When we transform the major transmission centers of wealth-building capability, we advance wealth justice and increase the wealth-building capabilities of community members. This impact measure has both qualitative and quantitative metrics. Some key metrics include: number of policymakers trained; number of policies changed or influenced (influences include citation of our research). We also apply our healed financial trauma measurement tool for institutions to demonstrate whether they are transmitting or perpetrating financial trauma at the same rate or magnitude.

The WealthRise® Model in Action

BlackFem’s WealthRise® Model is not linear but rather a whole-community system that intervenes and engages with all the stakeholders and "centers" (i.e. entities) where financial trauma can be perpetrated.
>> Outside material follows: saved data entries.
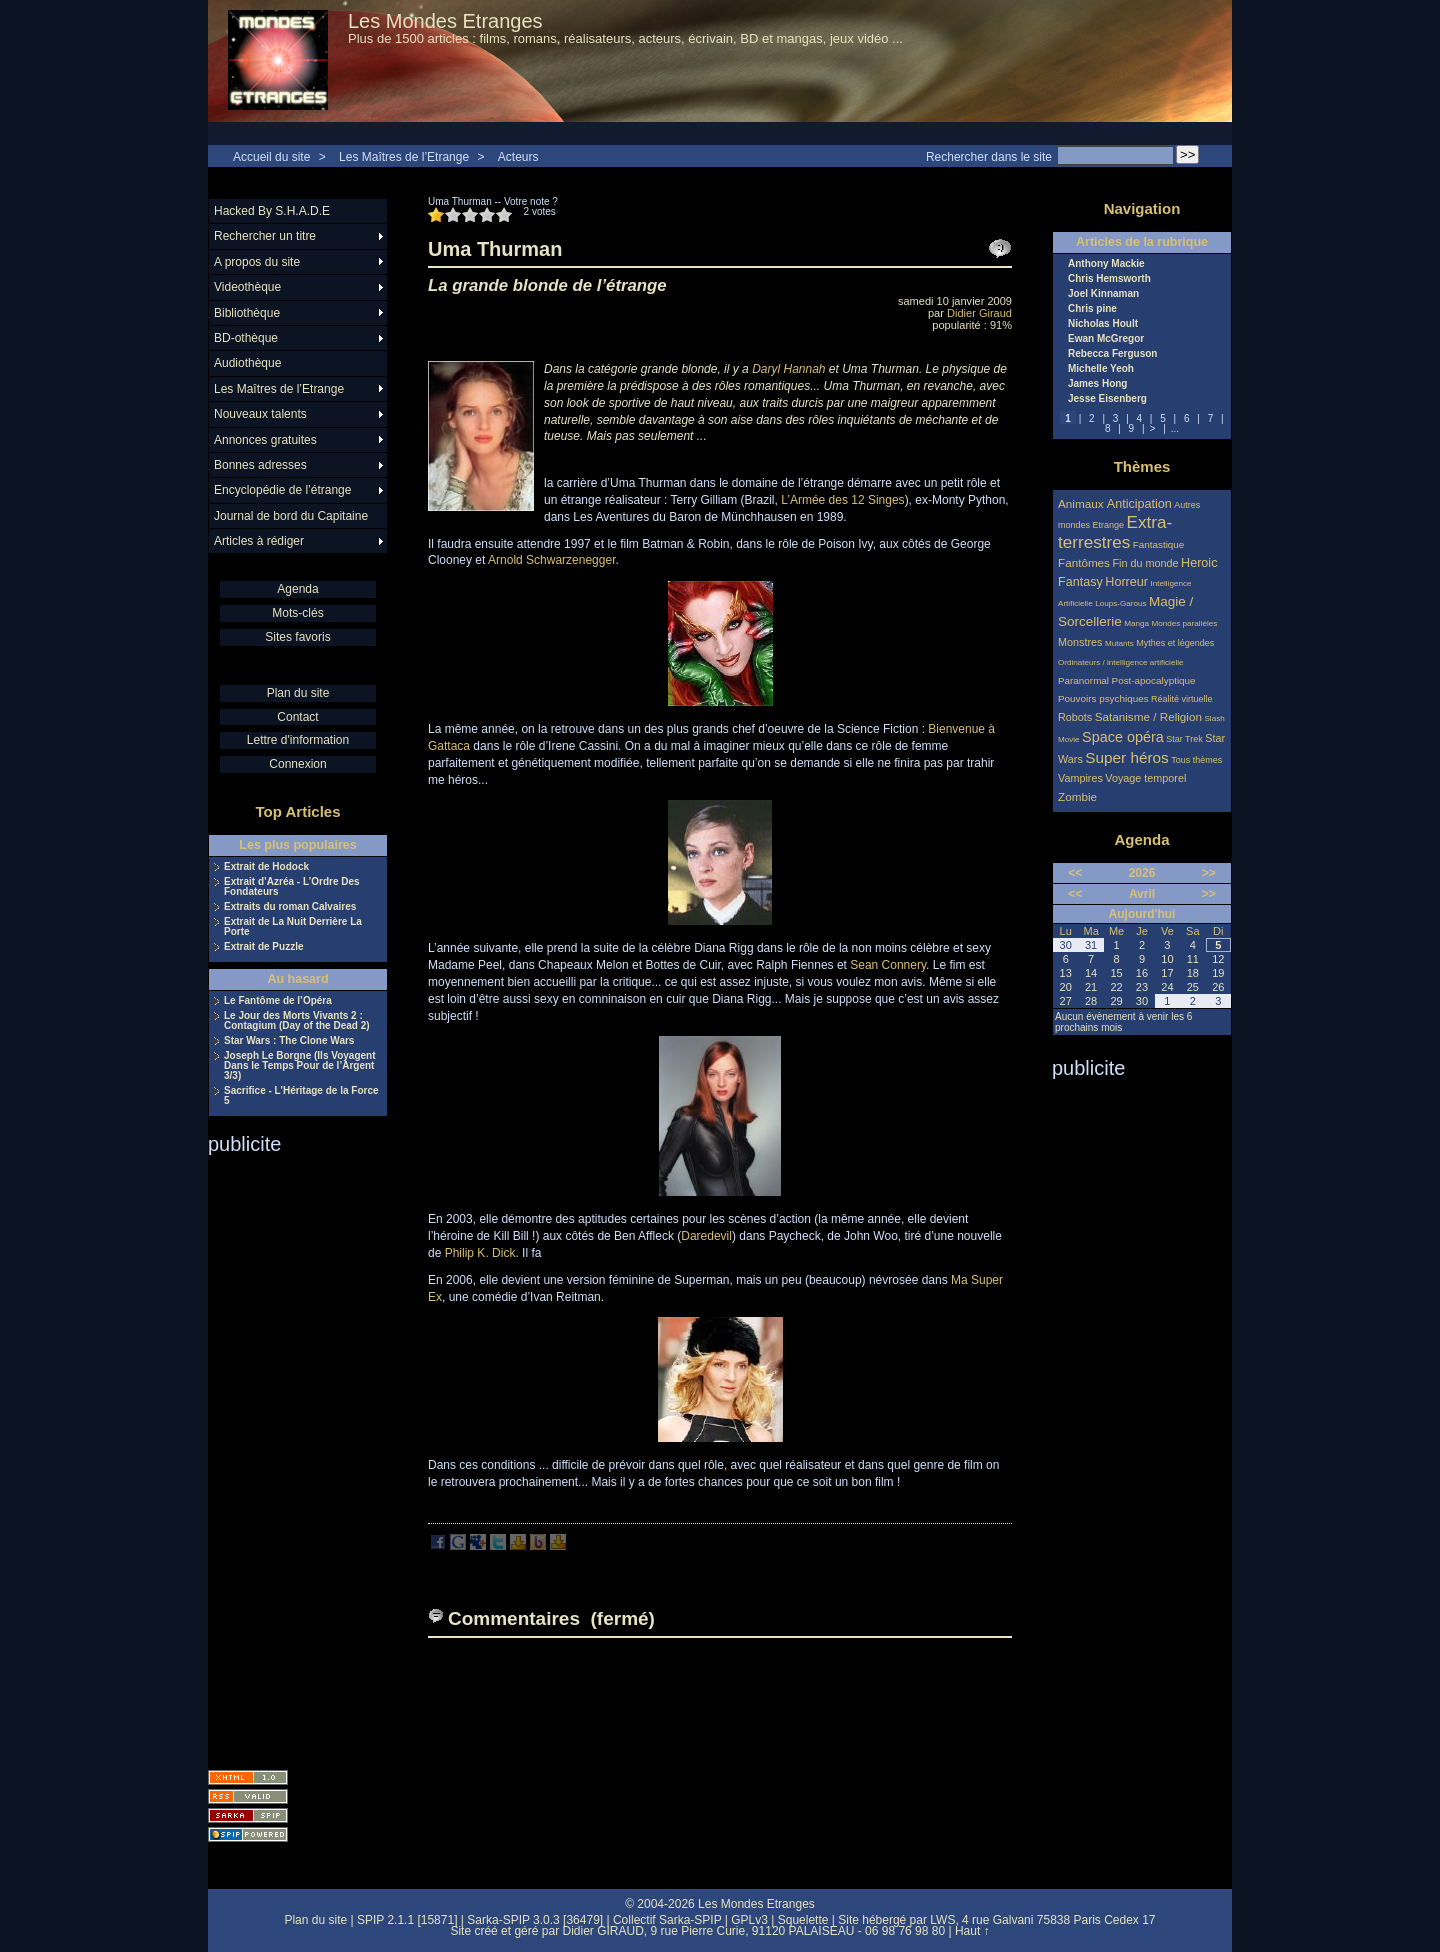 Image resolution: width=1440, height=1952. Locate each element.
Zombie (1077, 796)
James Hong (1097, 384)
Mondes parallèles (1185, 623)
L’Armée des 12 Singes (842, 500)
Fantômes (1084, 562)
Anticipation (1139, 504)
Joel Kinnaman (1103, 294)
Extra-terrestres (1115, 532)
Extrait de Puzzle (263, 947)
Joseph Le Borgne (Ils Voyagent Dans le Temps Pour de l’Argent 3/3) (300, 1066)
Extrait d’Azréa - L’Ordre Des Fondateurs (292, 887)
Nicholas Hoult (1103, 324)
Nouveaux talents (260, 414)
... (1175, 428)
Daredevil (706, 1236)
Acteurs (518, 157)
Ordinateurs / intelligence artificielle (1121, 662)
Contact (297, 717)
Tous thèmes (1196, 760)
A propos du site (257, 262)
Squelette (803, 1920)
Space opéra (1123, 737)
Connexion (297, 764)
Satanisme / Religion (1148, 716)
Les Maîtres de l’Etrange (404, 157)
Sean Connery (888, 965)
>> (1209, 873)
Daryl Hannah (788, 369)
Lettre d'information (298, 740)
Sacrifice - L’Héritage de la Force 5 (301, 1096)
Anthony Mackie (1106, 264)
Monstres (1080, 642)
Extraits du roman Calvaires (290, 907)
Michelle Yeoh (1101, 369)
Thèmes (1142, 466)
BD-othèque (246, 338)
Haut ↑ (972, 1931)
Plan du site (298, 693)
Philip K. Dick (480, 1253)
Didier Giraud (979, 313)
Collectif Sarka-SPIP (667, 1920)
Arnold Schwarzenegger (551, 560)
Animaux (1082, 503)
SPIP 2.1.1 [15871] (407, 1920)
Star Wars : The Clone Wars (289, 1041)
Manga (1136, 623)
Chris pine (1092, 309)
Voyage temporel (1145, 778)
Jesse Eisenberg (1107, 399)
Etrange (1109, 525)
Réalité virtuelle (1182, 699)
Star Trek (1184, 739)
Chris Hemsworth (1109, 279)
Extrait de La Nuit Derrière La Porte (293, 927)
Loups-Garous (1120, 603)
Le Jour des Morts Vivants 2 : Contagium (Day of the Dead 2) (297, 1021)
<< (1075, 873)
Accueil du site (271, 157)
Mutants (1119, 643)
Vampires (1080, 778)
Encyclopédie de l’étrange (282, 490)
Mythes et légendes (1175, 643)
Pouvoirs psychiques (1103, 698)
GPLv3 (749, 1920)
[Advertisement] (288, 1456)
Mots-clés (297, 613)
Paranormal (1083, 680)
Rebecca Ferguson (1112, 354)
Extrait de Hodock (266, 867)
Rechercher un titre (265, 236)
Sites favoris (297, 637)
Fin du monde (1145, 563)
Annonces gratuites (265, 440)
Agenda (297, 589)
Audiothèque (247, 363)
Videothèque (247, 287)
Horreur (1126, 582)
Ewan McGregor (1106, 339)
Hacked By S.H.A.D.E (272, 211)
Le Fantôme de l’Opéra (278, 1001)
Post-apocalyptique (1154, 680)
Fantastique (1159, 544)
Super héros (1126, 757)
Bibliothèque (247, 313)
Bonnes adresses (260, 465)
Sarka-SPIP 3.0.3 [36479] (535, 1920)
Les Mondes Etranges (445, 21)
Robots (1075, 717)
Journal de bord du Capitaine (291, 516)
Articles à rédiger (259, 541) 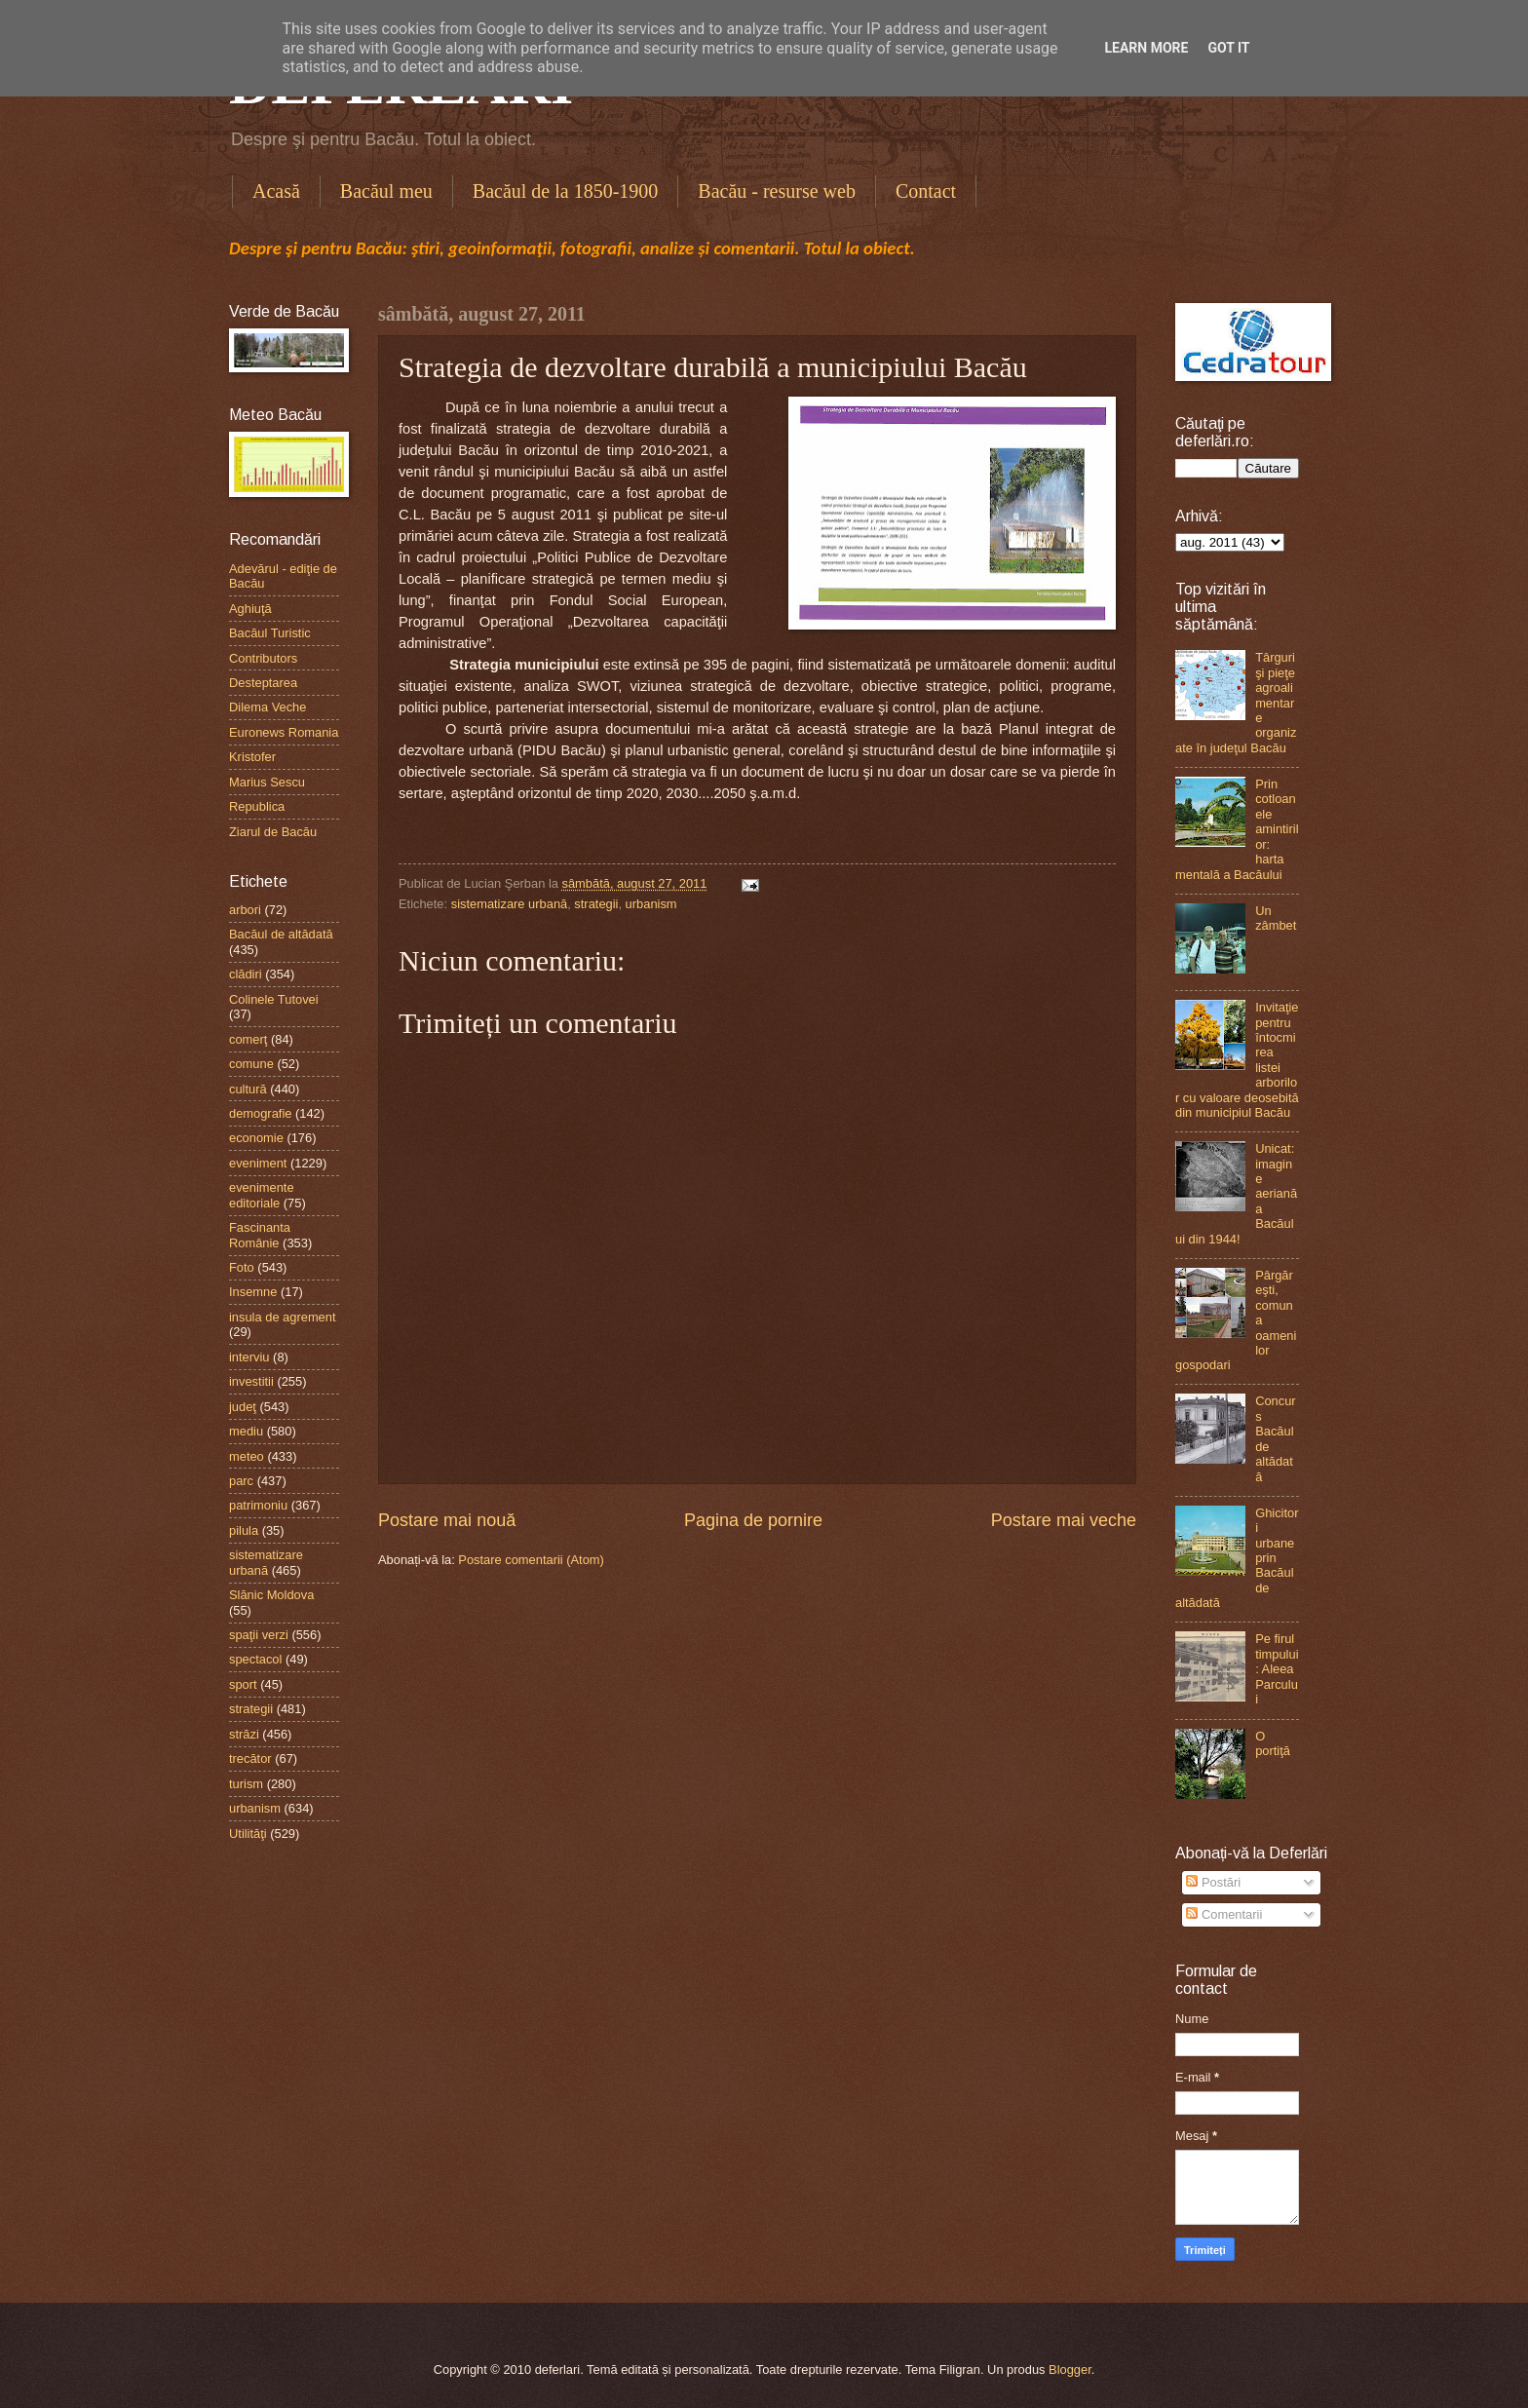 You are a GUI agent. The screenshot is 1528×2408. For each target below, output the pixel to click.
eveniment (257, 1163)
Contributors (263, 658)
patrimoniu (258, 1505)
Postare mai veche (1063, 1520)
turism (246, 1784)
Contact (926, 191)
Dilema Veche (267, 707)
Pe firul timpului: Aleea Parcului (1276, 1668)
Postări (1213, 1882)
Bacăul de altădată (281, 934)
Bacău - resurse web (777, 191)
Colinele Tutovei (274, 999)
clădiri (245, 974)
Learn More (1146, 48)
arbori (245, 909)
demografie (260, 1113)
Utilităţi (248, 1833)
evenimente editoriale (261, 1194)
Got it (1228, 48)
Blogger (1070, 2369)
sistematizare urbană (509, 904)
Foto (241, 1267)
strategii (596, 904)
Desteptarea (263, 682)
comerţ (248, 1039)
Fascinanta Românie (259, 1234)
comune (251, 1063)
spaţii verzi (258, 1634)
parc (241, 1480)
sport (243, 1684)
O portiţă (1272, 1743)
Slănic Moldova (271, 1594)
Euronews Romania (283, 732)
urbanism (651, 904)
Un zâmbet (1275, 918)
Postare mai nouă (447, 1520)
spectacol (255, 1659)
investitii (251, 1381)
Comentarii (1224, 1914)
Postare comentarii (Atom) (531, 1559)
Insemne (253, 1291)
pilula (243, 1530)
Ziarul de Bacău (273, 831)
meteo (246, 1456)
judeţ (242, 1406)
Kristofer (252, 756)
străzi (244, 1734)
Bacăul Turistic (270, 633)
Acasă (276, 191)
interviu (249, 1357)
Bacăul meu (386, 191)
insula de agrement (282, 1317)
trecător (250, 1758)
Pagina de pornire (753, 1520)
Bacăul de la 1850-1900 (566, 191)
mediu (246, 1431)
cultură (248, 1089)
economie (256, 1137)
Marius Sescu (267, 782)
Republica (257, 806)
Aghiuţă (250, 608) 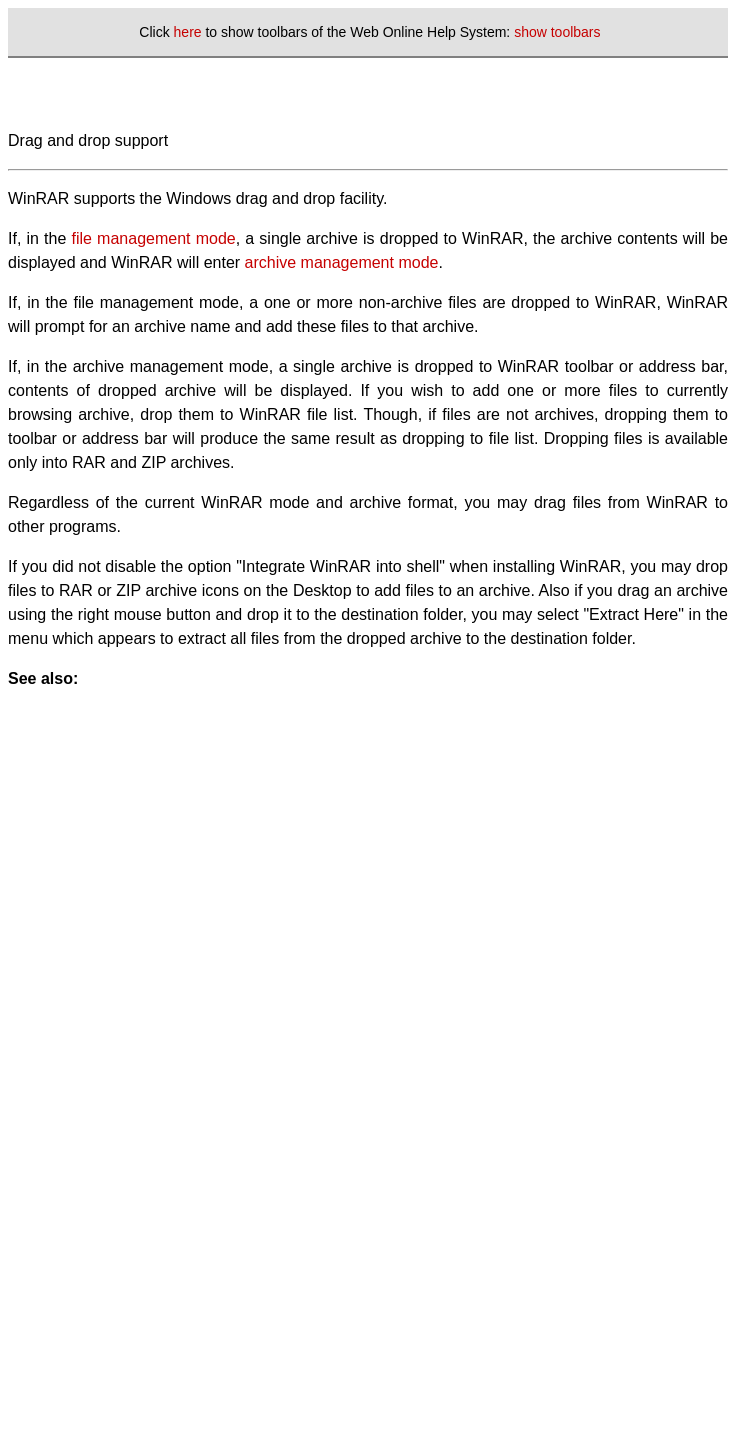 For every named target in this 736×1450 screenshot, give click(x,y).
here (188, 32)
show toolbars (557, 32)
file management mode (154, 238)
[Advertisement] (187, 878)
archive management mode (342, 262)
We focus on the following pillars and programmatic actions:

Culture

Cultural institutions shape behaviors and beliefs, making it a powerful vehicle for change. From churches to town hall meetings, we work with on-the-ground activists to address financial trauma with locally relevant training and programming

Family

Wealth building is tied so closely with the family unit– from how we form an understanding of wealth, to how we accrue it from generation to generation. To reach families directly, we host programs that empower them to learn more about how they can identify bias and better navigate unfair systems in place.

Policy

Policies can help communities build wealth, but they can also invisibly oppress those most vulnerable. We educate leaders on how to dismantle systems of financial trauma, then work side-by-side with them to integrate our wealth justice research into new legislation.

Education

From K-12 to higher education, we help reform the environments that shape our community’s young minds. For students, we build curricula that heals their financial trauma and teaches them how to build wealth. For leaders, we provide capacity-building trainings and advisory to help them eliminate financial inequities in their schools.